I have many valid complaints. Here are a few.

Virtually no one in archaeology can obtain a representative sample, but act as if they do. What about independence assumptions?

Statistical procedures were developed with small error variability in mind. Scientists address this error and estimate its effects so that the outcomes can be qualified as to precision. This becomes very important when comparing results among similar studies. Systematic error and random error occur through multiple observers who code the data. The occur through inadequate sampling and lack of representation. These problems have been brought up many times in archaeology, but they are ignored. Errors are not analyzed nor are they published. Some resources in scientific ethics label these omissions as incompetance.
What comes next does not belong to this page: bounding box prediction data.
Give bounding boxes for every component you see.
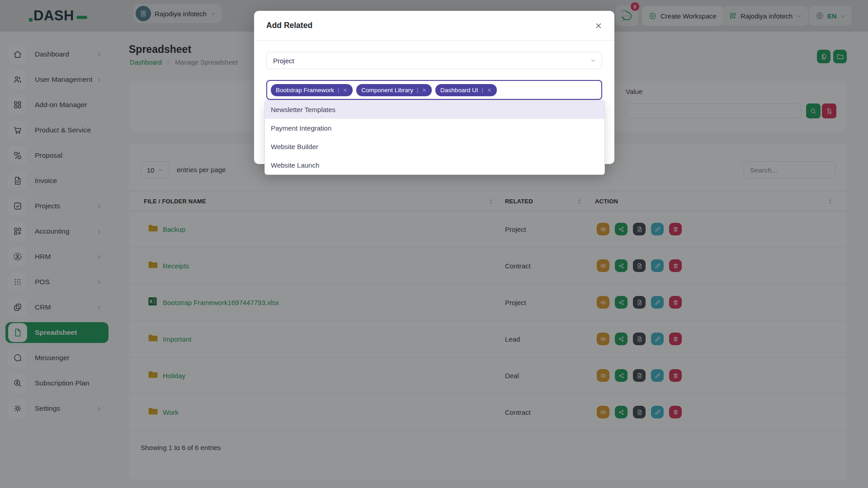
related-multiselect[interactable]: Bootstrap Framework| Component Library| … — [266, 80, 602, 100]
modal-title: Add Related — [266, 21, 312, 30]
remove-tag-button[interactable] — [487, 88, 492, 93]
option-payment-integration[interactable]: Payment Integration — [265, 119, 604, 137]
tag-divider: | — [417, 87, 418, 93]
selected-tag: Dashboard UI| — [435, 84, 496, 96]
close-button[interactable] — [594, 21, 604, 31]
remove-tag-button[interactable] — [343, 88, 348, 93]
chevron-down-icon — [590, 57, 596, 64]
add-related-modal: Add Related Project Bootstrap Framework|… — [254, 11, 614, 164]
option-newsletter-templates[interactable]: Newsletter Templates — [265, 100, 604, 119]
selected-tag: Component Library| — [356, 84, 432, 96]
remove-tag-button[interactable] — [422, 88, 427, 93]
modal-header: Add Related — [254, 11, 614, 41]
related-type-value: Project — [273, 57, 294, 65]
multiselect-options-dropdown: Newsletter Templates Payment Integration… — [264, 100, 605, 175]
tag-divider: | — [481, 87, 483, 93]
related-type-select[interactable]: Project — [266, 52, 602, 69]
close-icon — [487, 88, 492, 93]
close-icon — [594, 22, 603, 30]
selected-tag: Bootstrap Framework| — [271, 84, 353, 96]
tag-divider: | — [338, 87, 339, 93]
close-icon — [343, 88, 348, 93]
option-website-builder[interactable]: Website Builder — [265, 137, 604, 156]
option-website-launch[interactable]: Website Launch — [265, 156, 604, 174]
close-icon — [422, 88, 427, 93]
Many misuse statistical procedures for data that are not suitable for analysis by the statistical assumptions.

Even when they do use appropriate statistics, they often overlook better and simpler ways to perform the analysis. D. H. Thomas analyzed Great Basin points and used discriminant analysis to distinguish arrow and dart points. I used his data and obtained a slightly better level of prediction using a one dimensional statistic from the start.

Some have used techniques, such as principal components without checking for linearity. Even when they do establish linearity among the variables, with very small samples, they are dealing with nonlinear, complex, chaotic phenomena that are immune to prediction. Developing appropriate linear approximations in several equations is not parcticed by any archaeologists whom I have known. Even if they did, their approximations may well be very short term predictors in a moderate way and poor predictors in a long time series.

The ecological (statistical) problem is another difficulty no one addresses.

Constructing arguments from analogy and HRAF files are just too inadequate to be of scientific value due to the ecological problem and the historical nature of archaeology.

The late David Freeman, a statistician and member of the American Academy of Sciences, wrote many papers about what statistics can and cannot do. These should be required reading for all graduate students in archaeology who would use statiscs in their work.

There is much more to be mentioned, but that is all for now.

April 7, 2011 at 10:49 pm |

Archeologists clearly vary in their mathematical “literacy”. Michael makes some good points. In general, statistical methods have advanced beyond the limits and assumptions posed by classical statistics, but those methods have not yet been widely employed in archeology. Resampling methods, for example, provide a useful alternative when the assumptions of classical statistics can not be met or a population can not be clearly defined.